I am currently a Post-Doctoral Associate at New York University - Abu Dhabi. In July 2020, I will join Cornell University’s Department of Government as an Assistant Professor. My research interests include the relationship between political regimes and religious institutions, as well as the development of and appeal to religious identities in the political sphere. My research is also motivated by a broader interest in the politics of the Middle East, including gender, political party development, the evolution of authoritarian institutions, and the role of foreign and transnational forces in the region. I have conducted research in Egypt, France, Tunisia, and the United States.
My dissertation research examines the impact of French colonial administration on local political and religious identities in Tunisia. I also explore the legacy of the waqf and habous institutions in North Africa. My dissertation research has received support from Notre Dame’s Global Religion Research Initiative and the American Institute for Maghrib Studies. I received my PhD from the Department of Political Science at Stanford University in 2019.

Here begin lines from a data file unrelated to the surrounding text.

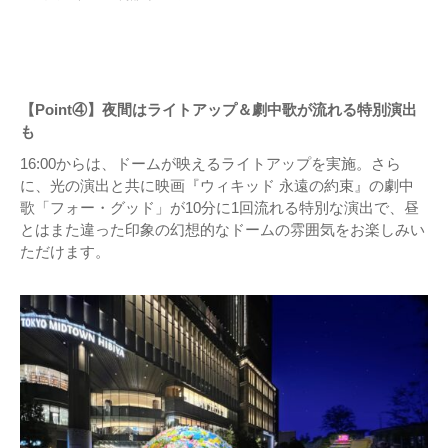
【Point④】夜間はライトアップ＆劇中歌が流れる特別演出
も
16:00からは、ドームが映えるライトアップを実施。さら
に、光の演出と共に映画『ウィキッド 永遠の約束』の劇中
歌「フォー・グッド」が10分に1回流れる特別な演出で、昼
とはまた違った印象の幻想的なドームの雰囲気をお楽しみい
ただけます。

I am a proud native of Pittsburgh, Pennsylvania. Before attending Stanford, I completed my BA in International Relations at Tufts University (2010). In addition, I was a Congress-Bundestag Youth Exchange Scholar in Duisburg, Germany (2005-2006), a Center for Arabic Study Abroad Fellow in Cairo, Egypt (2010-2011), and Junior Fellow at the Carnegie Endowment for International Peace in Washington, DC (2011-2012).